» **Task brief**: Only the text should be kept: print every entry below exactly and leave each image out.

Top of Data for review

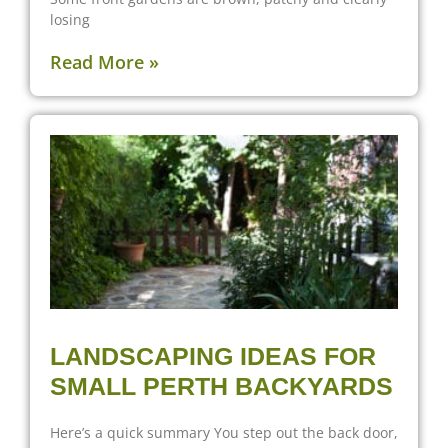
losing
Read More »
LANDSCAPING IDEAS FOR
SMALL PERTH BACKYARDS
Here’s a quick summary You step out the back door,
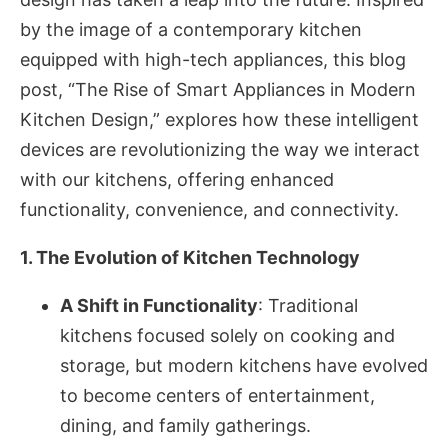
by the image of a contemporary kitchen
equipped with high-tech appliances, this blog
post, “The Rise of Smart Appliances in Modern
Kitchen Design,” explores how these intelligent
devices are revolutionizing the way we interact
with our kitchens, offering enhanced
functionality, convenience, and connectivity.
1. The Evolution of Kitchen Technology
A Shift in Functionality
: Traditional
kitchens focused solely on cooking and
storage, but modern kitchens have evolved
to become centers of entertainment,
dining, and family gatherings.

Bottom of Data for review

» **The answer**:
losing
Read More »
LANDSCAPING IDEAS FOR
SMALL PERTH BACKYARDS
Here’s a quick summary You step out the back door,
by the image of a contemporary kitchen
equipped with high-tech appliances, this blog
post, “The Rise of Smart Appliances in Modern
Kitchen Design,” explores how these intelligent
devices are revolutionizing the way we interact
with our kitchens, offering enhanced
functionality, convenience, and connectivity.
1. The Evolution of Kitchen Technology
A Shift in Functionality
: Traditional
kitchens focused solely on cooking and
storage, but modern kitchens have evolved
to become centers of entertainment,
dining, and family gatherings.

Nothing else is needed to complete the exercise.